Data under study Block Start
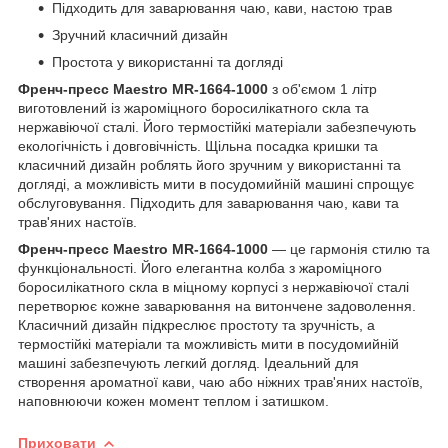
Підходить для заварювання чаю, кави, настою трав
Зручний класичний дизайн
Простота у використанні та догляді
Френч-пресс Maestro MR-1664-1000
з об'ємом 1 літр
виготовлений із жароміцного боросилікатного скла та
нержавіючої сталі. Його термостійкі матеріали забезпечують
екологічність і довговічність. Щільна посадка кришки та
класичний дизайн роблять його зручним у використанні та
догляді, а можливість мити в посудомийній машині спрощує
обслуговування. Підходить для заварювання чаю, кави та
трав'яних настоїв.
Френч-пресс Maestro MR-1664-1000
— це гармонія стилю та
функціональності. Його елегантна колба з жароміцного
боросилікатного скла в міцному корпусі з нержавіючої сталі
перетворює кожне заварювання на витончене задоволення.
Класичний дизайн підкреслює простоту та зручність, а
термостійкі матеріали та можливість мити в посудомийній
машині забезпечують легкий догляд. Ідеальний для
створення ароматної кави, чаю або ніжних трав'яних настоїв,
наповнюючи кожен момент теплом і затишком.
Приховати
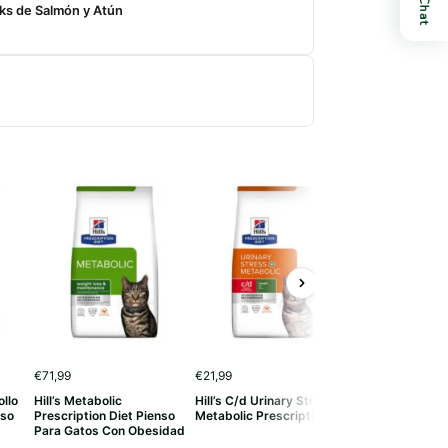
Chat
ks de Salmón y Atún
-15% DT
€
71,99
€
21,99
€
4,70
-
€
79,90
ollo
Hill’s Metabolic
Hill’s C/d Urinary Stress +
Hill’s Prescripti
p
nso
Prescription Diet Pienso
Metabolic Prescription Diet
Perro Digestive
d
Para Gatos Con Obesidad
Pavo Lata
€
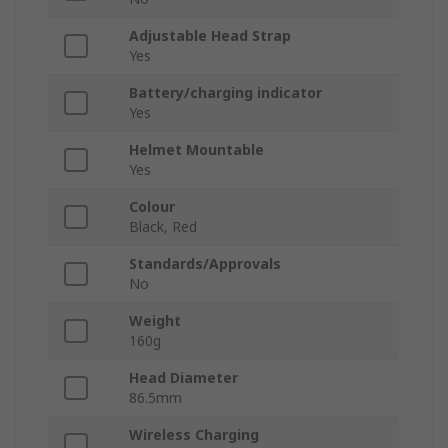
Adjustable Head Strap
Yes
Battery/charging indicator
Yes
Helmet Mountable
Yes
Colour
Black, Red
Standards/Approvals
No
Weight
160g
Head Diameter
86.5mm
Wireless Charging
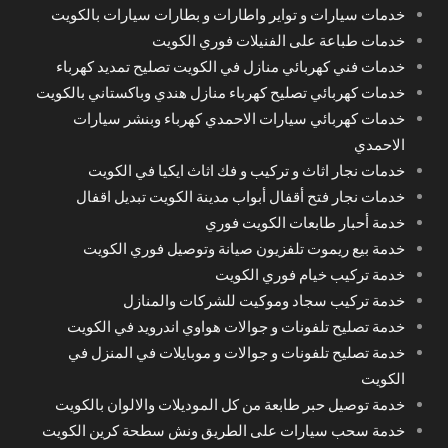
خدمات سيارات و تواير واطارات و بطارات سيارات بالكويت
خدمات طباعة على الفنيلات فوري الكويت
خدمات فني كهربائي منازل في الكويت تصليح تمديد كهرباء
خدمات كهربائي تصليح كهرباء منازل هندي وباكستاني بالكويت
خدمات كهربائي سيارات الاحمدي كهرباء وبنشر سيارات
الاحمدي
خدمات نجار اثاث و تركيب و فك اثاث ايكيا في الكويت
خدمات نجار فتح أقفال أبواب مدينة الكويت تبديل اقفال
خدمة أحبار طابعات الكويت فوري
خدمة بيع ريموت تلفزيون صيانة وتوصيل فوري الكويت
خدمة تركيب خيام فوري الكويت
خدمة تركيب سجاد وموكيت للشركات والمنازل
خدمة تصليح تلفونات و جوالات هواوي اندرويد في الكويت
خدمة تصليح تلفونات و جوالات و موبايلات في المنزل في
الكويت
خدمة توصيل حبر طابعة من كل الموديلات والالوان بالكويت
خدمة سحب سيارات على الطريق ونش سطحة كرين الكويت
Data under study Block End
Data under study Block Start
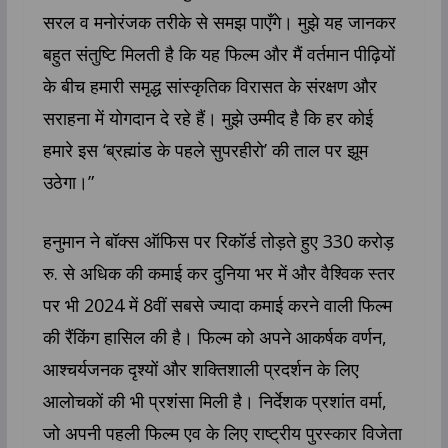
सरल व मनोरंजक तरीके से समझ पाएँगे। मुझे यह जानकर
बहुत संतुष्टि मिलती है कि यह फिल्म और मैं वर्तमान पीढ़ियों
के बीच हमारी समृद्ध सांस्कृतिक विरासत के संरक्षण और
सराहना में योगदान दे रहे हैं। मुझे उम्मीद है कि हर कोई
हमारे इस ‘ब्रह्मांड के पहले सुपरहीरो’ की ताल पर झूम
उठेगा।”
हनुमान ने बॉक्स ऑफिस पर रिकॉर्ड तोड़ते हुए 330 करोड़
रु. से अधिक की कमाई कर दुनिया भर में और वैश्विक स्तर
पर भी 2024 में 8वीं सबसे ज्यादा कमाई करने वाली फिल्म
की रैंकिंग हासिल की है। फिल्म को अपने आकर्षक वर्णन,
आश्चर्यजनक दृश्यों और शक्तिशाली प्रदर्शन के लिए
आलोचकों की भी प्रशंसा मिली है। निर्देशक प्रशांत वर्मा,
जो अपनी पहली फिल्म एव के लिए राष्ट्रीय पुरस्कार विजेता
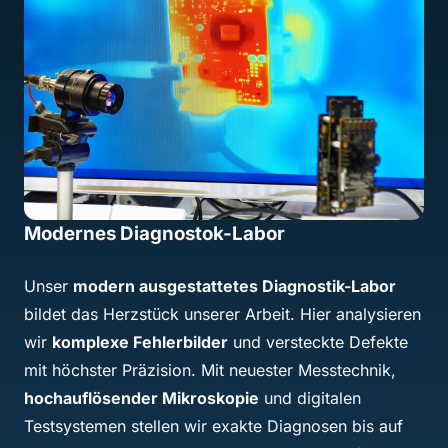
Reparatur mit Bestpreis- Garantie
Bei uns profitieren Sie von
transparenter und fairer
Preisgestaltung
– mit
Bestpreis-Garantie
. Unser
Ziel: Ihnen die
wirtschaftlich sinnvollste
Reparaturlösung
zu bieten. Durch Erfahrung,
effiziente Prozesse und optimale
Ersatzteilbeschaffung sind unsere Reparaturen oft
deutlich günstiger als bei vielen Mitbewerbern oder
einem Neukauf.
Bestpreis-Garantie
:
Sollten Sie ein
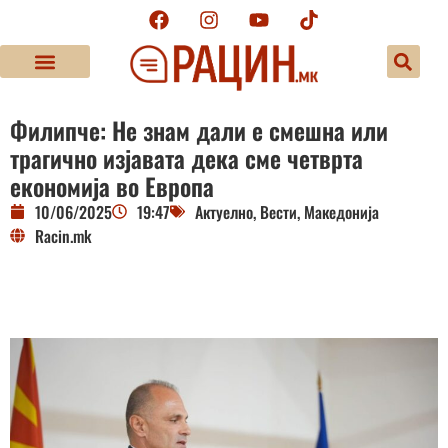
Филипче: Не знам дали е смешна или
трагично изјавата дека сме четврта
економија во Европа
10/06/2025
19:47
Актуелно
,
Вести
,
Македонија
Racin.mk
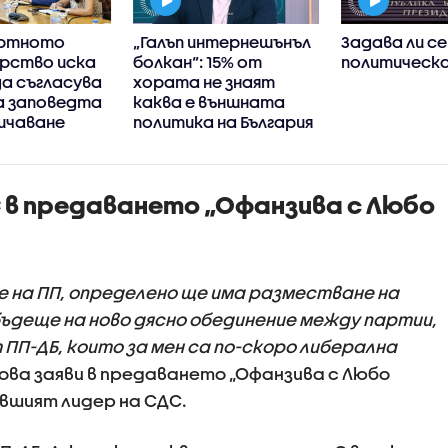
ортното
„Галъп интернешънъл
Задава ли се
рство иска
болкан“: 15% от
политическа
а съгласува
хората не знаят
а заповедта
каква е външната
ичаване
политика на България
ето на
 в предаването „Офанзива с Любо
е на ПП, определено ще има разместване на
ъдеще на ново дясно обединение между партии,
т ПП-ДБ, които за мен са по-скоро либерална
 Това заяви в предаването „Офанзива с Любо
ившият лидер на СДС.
Data under study Block End
Data under study Block Start
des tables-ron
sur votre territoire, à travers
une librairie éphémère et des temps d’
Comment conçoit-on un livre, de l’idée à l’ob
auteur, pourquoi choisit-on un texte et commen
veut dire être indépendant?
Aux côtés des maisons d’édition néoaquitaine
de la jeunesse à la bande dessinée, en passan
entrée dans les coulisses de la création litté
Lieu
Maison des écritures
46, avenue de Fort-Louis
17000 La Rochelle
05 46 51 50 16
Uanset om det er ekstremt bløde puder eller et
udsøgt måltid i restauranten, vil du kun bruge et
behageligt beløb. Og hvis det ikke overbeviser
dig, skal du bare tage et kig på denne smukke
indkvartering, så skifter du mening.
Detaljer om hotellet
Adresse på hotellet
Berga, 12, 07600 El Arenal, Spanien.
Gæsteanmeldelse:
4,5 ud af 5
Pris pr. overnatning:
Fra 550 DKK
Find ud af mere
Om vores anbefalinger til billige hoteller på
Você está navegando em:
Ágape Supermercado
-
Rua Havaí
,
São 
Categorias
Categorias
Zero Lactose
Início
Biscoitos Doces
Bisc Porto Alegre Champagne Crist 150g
Data under study Block End
# Aim of the exercise:
Only the lines that contain the string "заварювання" should be copied from the entries above.

# Response to the exercise:
Підходить для заварювання чаю, кави, настою трав
обслуговування. Підходить для заварювання чаю, кави та
перетворює кожне заварювання на витончене задоволення.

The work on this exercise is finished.